(Stored items)
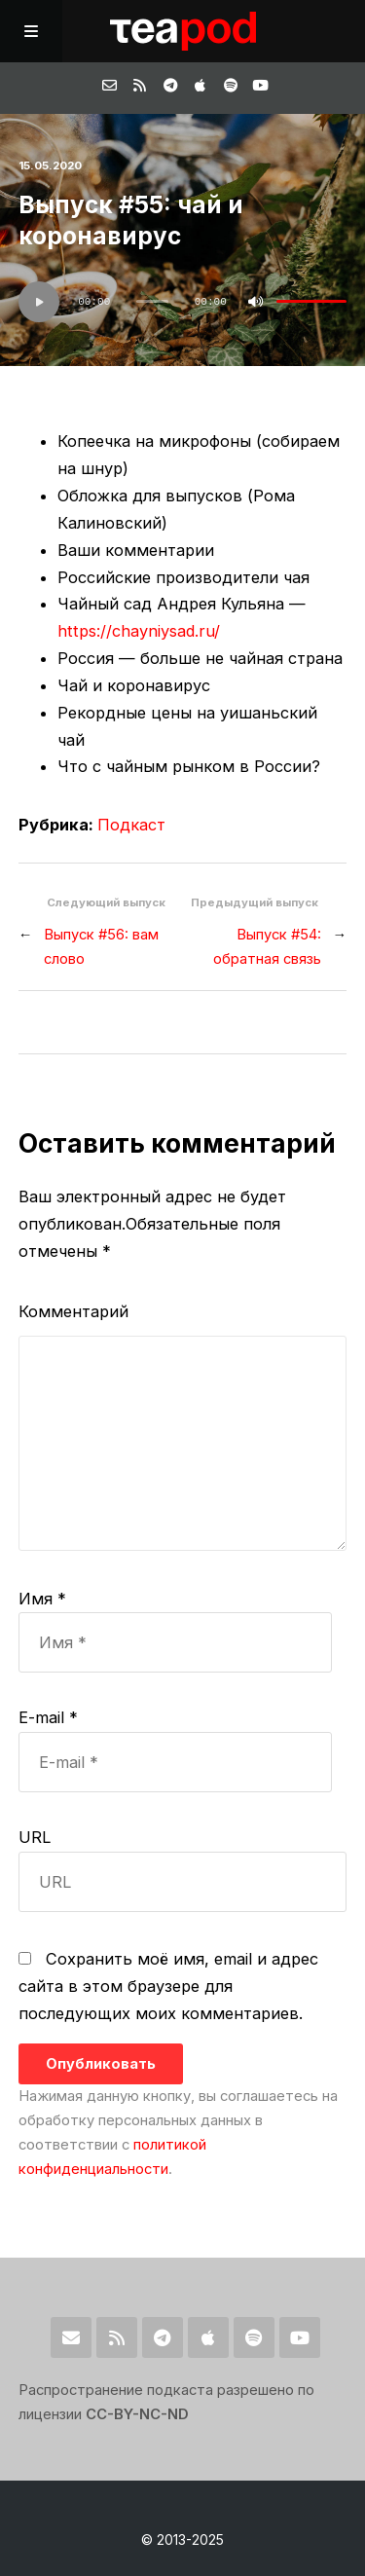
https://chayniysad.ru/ (138, 631)
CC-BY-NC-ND (137, 2414)
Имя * (42, 1598)
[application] (182, 302)
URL (34, 1837)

Directions for this task: Repeat the data word for word. Images are not part of the copy.

Result:
https://chayniysad.ru/ (138, 631)
CC-BY-NC-ND (137, 2414)
Имя * (42, 1598)
[application] (182, 302)
URL (34, 1837)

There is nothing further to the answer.